Hindu temples ban Western clothing

An Indian Hindu Sadhu (Holy man) prays at the Meenakshi Temple in Madurai, India on Jan 17, 2005.
An Indian Hindu Sadhu (Holy man) prays at the Meenakshi Temple in Madurai, India on Jan 17, 2005. PHOTO: AFP

NEW DELHI • Hindu temples in southern India have started turning away devotees wearing Western clothes after a court order banning jeans and shorts as "inappropriate" for spiritual worship came into effect on Jan 1.

Last month, the Madras High Court ordered the Tamil Nadu temple authorities to refuse entry to anyone wearing jeans, bermuda shorts, skirts, short- sleeved clothes or leggings, to "enhance spiritual ambiance".

Hundreds of staff members in the coastal state's 6,000 temples, ranging from small shrines to major religious sites, remained on alert on New Year's Day for people flouting the ban.

"We have enforced the court order from today. A few people were politely turned back for not wearing the prescribed dress," a superintendent at the Arulmigu Ramanatha Swami Temple, in Rameswaram district, told Agence France-Presse, asking not to be named.

The dress code applies to both locals and foreigners visiting the temples, some of which are major tourist attractions.

Arulmigu Ramanatha Swami temple alone receives more than four million visitors each year, the official said.

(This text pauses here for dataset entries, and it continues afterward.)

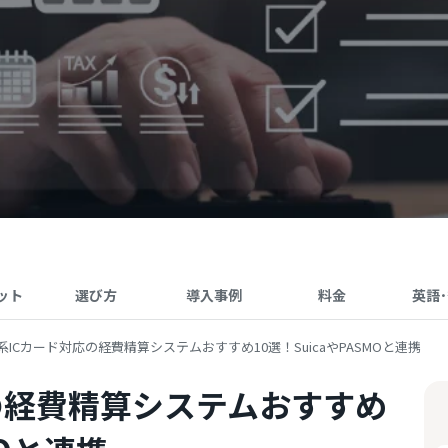
ット
選び方
導入事例
料金
英語
系ICカード対応の経費精算システムおすすめ10選！SuicaやPASMOと連携
の経費精算システムおすすめ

Men are allowed to wear a dhoti - a traditional long lower garment - or pyjamas with a cloth top or formal pants and shirts, while women are allowed to wear sarees or half sarees with a blouse.

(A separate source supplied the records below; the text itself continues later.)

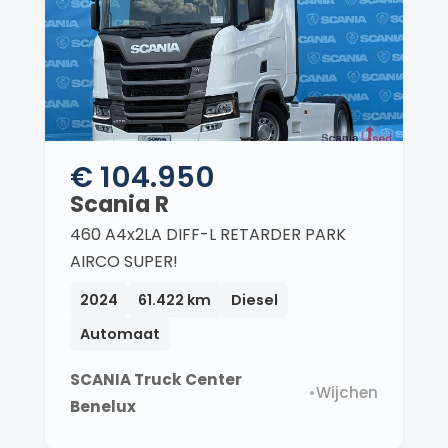
€ 104.950
Scania R
460 A4x2LA DIFF-L RETARDER PARK
AIRCO SUPER!
2024
61.422 km
Diesel
Automaat
SCANIA Truck Center
•
Wijchen
Benelux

"We should dress for public worship in a way that is generally considered appropriate," the court said in the order.

Several Hindu temples and other religious sites in India stop devotees from entering their premises on basis of their dress, eating habits - some do not allow non-vegetarians to enter - as well as gender.

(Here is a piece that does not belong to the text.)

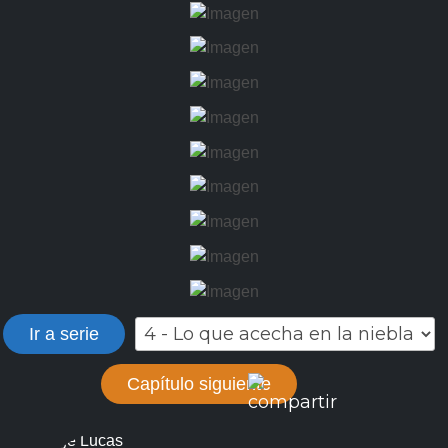
Ir a serie
Capítulo siguiente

In Mumbai, a women's rights group is fighting a legal battle to overturn a four-year ban on entry of women to Haji Ali Dargah, a Muslim shrine, where menstruation was cited as the reason for the restriction.

While in urban centres, such as New Delhi and Mumbai, many people - especially men - wear Western clothes, in the southern states of Tamil Nadu and Kerala, traditional garments are more popular.